DAHLGREN, Va. –
In government, industry and academia, investing in opportunities for collaboration, interactive learning and knowledge development prove advantageous for all involved. At Naval Surface Warfare Center Dahlgren Division (NSWCDD), the workforce values opportunities to establish, lead and participate in a multitude of Navy-sponsored educational programs and initiatives focusing on science, technology, engineering and mathematics (STEM) disciplines.
Through the Naval Engineering Education Consortium (NEEC) – a Naval Sea Systems Command (NAVSEA)-managed program – NAVSEA Warfare Centers such as NSWCDD are committed to providing hands-on research and development project opportunities and establish relationships with educational institutions, colleges and universities across the United States and its territories.

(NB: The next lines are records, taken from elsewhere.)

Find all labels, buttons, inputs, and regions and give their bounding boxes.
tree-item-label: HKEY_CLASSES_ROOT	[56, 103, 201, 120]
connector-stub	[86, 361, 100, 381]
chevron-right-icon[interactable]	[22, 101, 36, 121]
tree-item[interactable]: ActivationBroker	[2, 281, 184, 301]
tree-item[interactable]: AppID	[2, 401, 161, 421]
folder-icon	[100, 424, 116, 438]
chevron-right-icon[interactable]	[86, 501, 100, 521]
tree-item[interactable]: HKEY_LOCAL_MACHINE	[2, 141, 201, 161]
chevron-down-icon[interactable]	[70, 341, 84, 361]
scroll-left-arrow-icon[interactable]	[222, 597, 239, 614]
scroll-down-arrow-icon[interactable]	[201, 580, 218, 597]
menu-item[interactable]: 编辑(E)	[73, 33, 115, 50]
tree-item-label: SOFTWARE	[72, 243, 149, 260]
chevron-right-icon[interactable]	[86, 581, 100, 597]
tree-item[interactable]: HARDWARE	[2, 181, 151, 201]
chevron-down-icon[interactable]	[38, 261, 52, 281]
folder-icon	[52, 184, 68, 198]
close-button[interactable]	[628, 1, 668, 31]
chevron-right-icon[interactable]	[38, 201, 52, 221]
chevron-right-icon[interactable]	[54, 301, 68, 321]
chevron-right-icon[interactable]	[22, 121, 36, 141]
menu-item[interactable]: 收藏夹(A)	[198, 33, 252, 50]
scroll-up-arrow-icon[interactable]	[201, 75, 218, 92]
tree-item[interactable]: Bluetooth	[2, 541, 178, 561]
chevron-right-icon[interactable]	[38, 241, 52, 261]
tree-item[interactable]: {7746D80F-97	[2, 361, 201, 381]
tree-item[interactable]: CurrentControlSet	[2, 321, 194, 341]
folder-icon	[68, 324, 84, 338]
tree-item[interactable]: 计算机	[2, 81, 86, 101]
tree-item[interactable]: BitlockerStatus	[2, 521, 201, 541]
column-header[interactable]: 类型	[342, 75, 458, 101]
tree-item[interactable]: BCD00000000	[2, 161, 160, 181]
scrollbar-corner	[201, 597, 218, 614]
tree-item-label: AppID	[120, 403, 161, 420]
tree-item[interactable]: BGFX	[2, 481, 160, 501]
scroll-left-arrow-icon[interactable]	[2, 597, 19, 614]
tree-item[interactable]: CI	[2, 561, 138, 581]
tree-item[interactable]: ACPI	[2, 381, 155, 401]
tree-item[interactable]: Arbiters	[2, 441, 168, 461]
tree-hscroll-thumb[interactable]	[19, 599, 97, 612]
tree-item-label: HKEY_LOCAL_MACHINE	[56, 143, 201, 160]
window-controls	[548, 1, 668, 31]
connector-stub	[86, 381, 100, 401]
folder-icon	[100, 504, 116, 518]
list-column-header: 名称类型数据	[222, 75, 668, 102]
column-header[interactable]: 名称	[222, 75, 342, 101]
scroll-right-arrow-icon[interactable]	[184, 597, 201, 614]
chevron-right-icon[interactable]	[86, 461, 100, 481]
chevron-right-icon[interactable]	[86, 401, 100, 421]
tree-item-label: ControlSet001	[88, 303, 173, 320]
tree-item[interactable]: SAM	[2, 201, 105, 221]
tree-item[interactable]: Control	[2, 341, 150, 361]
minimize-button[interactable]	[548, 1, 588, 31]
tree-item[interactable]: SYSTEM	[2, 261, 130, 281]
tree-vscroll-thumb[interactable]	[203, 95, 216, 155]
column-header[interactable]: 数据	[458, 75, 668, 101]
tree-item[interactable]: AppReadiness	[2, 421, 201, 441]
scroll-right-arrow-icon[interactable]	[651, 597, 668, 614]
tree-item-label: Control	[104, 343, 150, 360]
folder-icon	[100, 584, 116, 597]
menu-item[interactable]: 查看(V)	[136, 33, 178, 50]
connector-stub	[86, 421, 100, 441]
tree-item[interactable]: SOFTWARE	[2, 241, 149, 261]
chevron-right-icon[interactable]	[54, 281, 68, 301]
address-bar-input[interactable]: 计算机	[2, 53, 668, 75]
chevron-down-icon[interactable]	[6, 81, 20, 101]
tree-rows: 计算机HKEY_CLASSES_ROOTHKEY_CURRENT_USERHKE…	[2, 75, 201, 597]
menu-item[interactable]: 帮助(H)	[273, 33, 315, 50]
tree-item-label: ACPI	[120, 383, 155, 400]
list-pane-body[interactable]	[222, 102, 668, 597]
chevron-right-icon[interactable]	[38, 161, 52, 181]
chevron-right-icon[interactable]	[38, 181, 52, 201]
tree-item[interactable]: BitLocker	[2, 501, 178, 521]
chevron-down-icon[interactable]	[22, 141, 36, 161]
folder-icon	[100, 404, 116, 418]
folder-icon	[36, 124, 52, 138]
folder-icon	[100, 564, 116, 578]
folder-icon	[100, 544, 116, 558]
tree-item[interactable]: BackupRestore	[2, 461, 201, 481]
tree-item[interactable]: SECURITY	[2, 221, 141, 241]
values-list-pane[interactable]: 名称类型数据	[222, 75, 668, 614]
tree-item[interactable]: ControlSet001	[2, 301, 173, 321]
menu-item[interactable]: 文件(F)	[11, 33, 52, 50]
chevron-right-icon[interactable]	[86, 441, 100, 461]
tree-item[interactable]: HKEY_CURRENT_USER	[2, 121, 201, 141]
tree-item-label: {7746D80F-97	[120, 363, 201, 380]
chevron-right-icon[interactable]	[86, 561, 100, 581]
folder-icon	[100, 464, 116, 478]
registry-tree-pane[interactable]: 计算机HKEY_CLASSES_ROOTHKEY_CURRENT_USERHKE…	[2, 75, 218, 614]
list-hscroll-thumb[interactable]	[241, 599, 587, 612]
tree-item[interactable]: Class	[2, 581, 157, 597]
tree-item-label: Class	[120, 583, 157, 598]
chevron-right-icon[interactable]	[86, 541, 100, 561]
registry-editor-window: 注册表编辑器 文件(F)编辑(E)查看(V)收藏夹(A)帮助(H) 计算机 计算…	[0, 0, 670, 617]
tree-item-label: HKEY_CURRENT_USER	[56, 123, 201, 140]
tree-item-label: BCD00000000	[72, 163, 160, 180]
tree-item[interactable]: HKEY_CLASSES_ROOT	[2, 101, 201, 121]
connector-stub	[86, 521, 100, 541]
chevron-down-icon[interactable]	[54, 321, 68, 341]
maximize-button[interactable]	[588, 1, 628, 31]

One such NEEC project paired NSWCDD Systems Engineer Keyla Garcia Ramos with Dr. Emmanuel Arzuaga and several undergraduate and graduate students from the University of Puerto Rico Mayaguez (UPRM), including one doctoral candidate.
Over the course of two years, Ramos and her NSWCDD team worked with Arzuaga – a professor in the computer science and engineering department at UPRM and faculty project lead – and his student team in developing Herd: A Cloud-Computing Environment to Support Live Container Migration and Monitoring.

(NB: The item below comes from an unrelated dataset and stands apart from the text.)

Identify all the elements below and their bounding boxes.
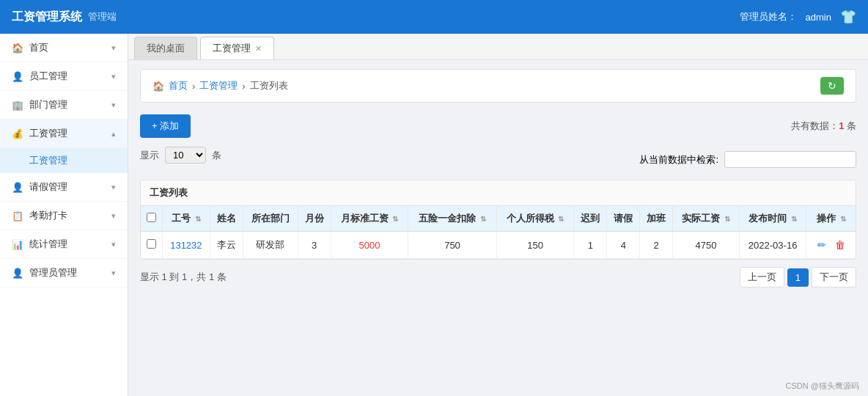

According to Ramos, the project evaluates the performance of virtual machines (VMs) and containers. The virtual machines emulate the same computer system using hypervisor software, which creates and runs the VMs allowing multiple operating systems to function on a single system. “Because of this technology, instead of just having one operating system running on a physical server, we can emulate many servers inside [instead of just one],” said Ramos. “This technology combines with our efforts to providing efficient software systems to the warfighter.”
“With this [Herd] project, the UPRM students and I worked alongside our Dahlgren partners to create and build these systems that aid in supporting essential combat systems,” said Arzuaga. The three-year project is scheduled to conclude in early 2022 and will meet projected performance expectations and naval requirements.

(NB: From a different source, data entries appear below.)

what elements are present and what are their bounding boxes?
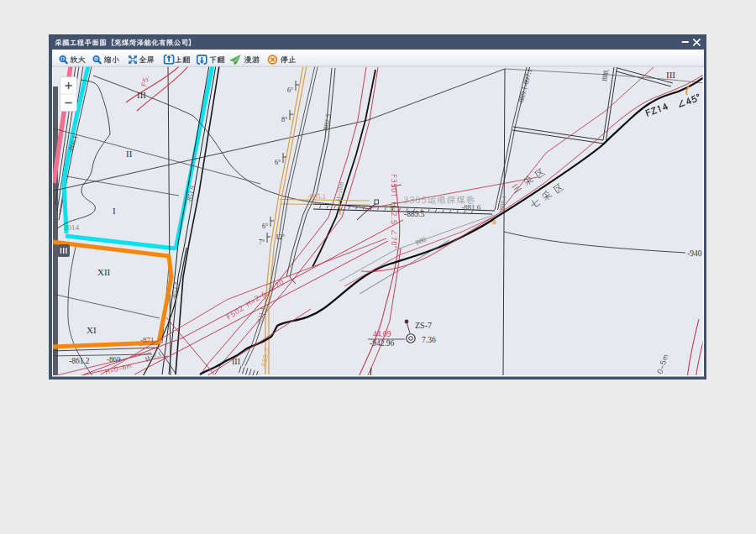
svg-text:7°: 7° xyxy=(259,238,265,246)
svg-text:6°: 6° xyxy=(275,159,281,166)
svg-text:8°: 8° xyxy=(281,116,287,123)
svg-text:7.36: 7.36 xyxy=(422,336,436,344)
svg-text:6°: 6° xyxy=(262,222,268,230)
svg-text:-861.2: -861.2 xyxy=(69,357,90,365)
svg-text:II: II xyxy=(126,149,133,159)
svg-text:XII: XII xyxy=(97,267,111,277)
svg-text:44.09: 44.09 xyxy=(373,330,391,338)
svg-text:-869: -869 xyxy=(107,355,121,364)
svg-text:III: III xyxy=(666,70,675,80)
svg-text:III: III xyxy=(232,357,240,366)
svg-text:-942.96: -942.96 xyxy=(370,339,395,348)
svg-text:2014: 2014 xyxy=(64,223,80,232)
svg-text:III: III xyxy=(137,90,146,100)
svg-text:-905.1: -905.1 xyxy=(307,192,326,201)
svg-text:12°: 12° xyxy=(276,233,285,241)
svg-text:-881.6: -881.6 xyxy=(461,203,481,212)
svg-text:-889.5: -889.5 xyxy=(404,210,425,218)
svg-text:I: I xyxy=(113,206,116,216)
svg-text:6°: 6° xyxy=(287,86,293,94)
svg-text:-871: -871 xyxy=(140,336,155,344)
svg-text:-940: -940 xyxy=(687,249,702,258)
svg-text:ZS-7: ZS-7 xyxy=(415,321,432,330)
svg-text:XI: XI xyxy=(87,325,97,335)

Currently, this project is one of ten active NEEC-sponsored projects between NSWCDD personnel and various colleges and universities.
“We are appreciative to be part of this opportunity presented by NSWCDD and Office of Naval Research (ONR) and look forward to participating in further projects,” expressed Arzuaga.
Ramos and Arzuaga also attended the NSWCDD Summer Faculty Research Program, which provides collaboration opportunities to college and university faculty and invites interested parties to submit proposals for STEM-focused projects supporting naval initiatives.
Both Ramos and Arzuaga reflected how participating in the Summer Faculty Research Program and the NEEC-sponsored programs promote expert knowledge and provide valuable experiences for students for future career paths.
“Beyond developing constructive tools, our goal is to have the brightest students and the academic industry to understand what the Navy, particularly Dahlgren, is actively achieving in technology advancements,” stated Ramos. “We provide those students with exposure and hands-on experiences to those technologies while in college. It is important that we see each [student] as potential a candidate for us, who already has a basic to intermediate level of proficiency on those technologies.”
Benjamin Franklin famously stated, “An investment in knowledge pays the best interest” and rings true for leadership and personnel at Dahlgren. As evident by the collaborative efforts and hands-on interaction between the NSWCDD workforce and the UPRM faculty and students, continuing STEM outreach initiatives and programs provide the opportunity to build a workforce consisting of the best and brightest talents in the field.